Our team worked hard to release Annotation Lab v.2.1.0 right before our NLP Summit. The main improvements added by this version are:
- A new project configuration: “Visual NER Labeling” which provides the skeleton for text annotation on scanned images.
- Project Owners or Project Manager can train open-source models too.
- The UI components and navigation of Annotation Lab – as a SPA – continues to improve its performance
- The application has an increased performance (security and bug fixes, general optimizations).
Here are details of features included in this release.
Visual NER Labeling
The most exciting feature of this release is the introduction of a new type of annotation project called Visual NER Labeling. Annotating text included in image documents (e.g. scanned documents) is a common use case in many verticals but comes with several challenges. With the new Visual NER Labeling config, we aim to ease the work of annotators by allowing them to simply select text from an image and assign the corresponding label to it.
This feature is powered by Spark OCR 3.5.0, thus a valid Spark OCR license is required for accessing it.
Here is how this can be used:
- Upload a valid Spark OCR license. See how to do this here.
- Create a new project, specify a name for your project, add team members if necessary, and from the list of predefined templates (Default Project Configs) choose “Visual NER Labeling”.
- Update the configuration if necessary and save it. While saving the project, a confirmation dialog is displayed to let you know that the Spark OCR pipeline for Visual NER is being deployed.
- Import the tasks you want to annotate (images).
- Start annotating text on top of the image with simple clicks and drags.
- Export annotations in your preferred format.
Create Visual NER Labeling Project
Annotations by Project Owners
With this release, we have done some additional work to make sure that Project Owners and Managers can see the proper status of tasks by taking into account their own completions.
The reason is – Project Owners themselves seem to do annotation and review. And because of this, the task status didn’t show correctly.
In the previous release, an option called “View as” was introduced for users with multiple roles (single person with roles like Manager, Annotator, Reviewer) which was difficult to keep track of. So on the Task List page, an icon is added next to the “View as” option to quickly allow users to choose the role they want.

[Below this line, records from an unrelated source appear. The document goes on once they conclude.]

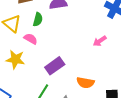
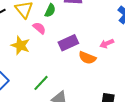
purple rectangle: (55, 66) -> (68, 43), moved
orange semicircle: (85, 83) -> (87, 58), moved

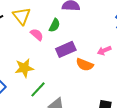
green semicircle: (50, 11) -> (55, 25), moved
yellow star: (20, 45) -> (24, 68), moved, turned -30

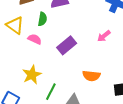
green semicircle: (55, 25) -> (42, 19), moved
orange semicircle: (85, 65) -> (91, 76), moved

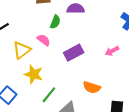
yellow triangle: (15, 25) -> (22, 50), moved, turned 36
yellow star: (32, 75) -> (34, 74), turned 30

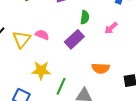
green semicircle: (55, 22) -> (85, 17), moved
yellow triangle: (22, 50) -> (22, 39), moved

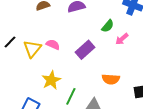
green semicircle: (85, 17) -> (108, 26), moved, turned 32
yellow star: (41, 70) -> (51, 80), turned -30

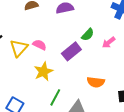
green semicircle: (108, 26) -> (88, 35), moved
yellow star: (51, 80) -> (43, 72), moved

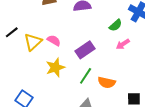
green semicircle: (88, 35) -> (116, 25), moved
green line: (55, 97) -> (86, 76), moved

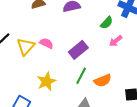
yellow star: (55, 67) -> (47, 81), moved
orange semicircle: (107, 82) -> (103, 80), turned -30

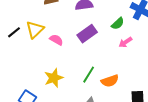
yellow triangle: (26, 46) -> (35, 30), moved
purple rectangle: (78, 50) -> (87, 34), moved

Creating a new completion based on an existing completion has been a very important feature for annotators, especially when they want to correct a submitted completion and resubmit it after correcting it. But for analytics purposes, it was difficult to identify the source of the clone. For this, we added an extra key-value pair in the completions JSON.
All the default Project Configs and the associated text were changed, to make it more inclined towards the healthcare subjects. Import and Tasks page is reworked for making it part of the single-page application. If you want to extract data from PDF, you can use Visual NLP as well.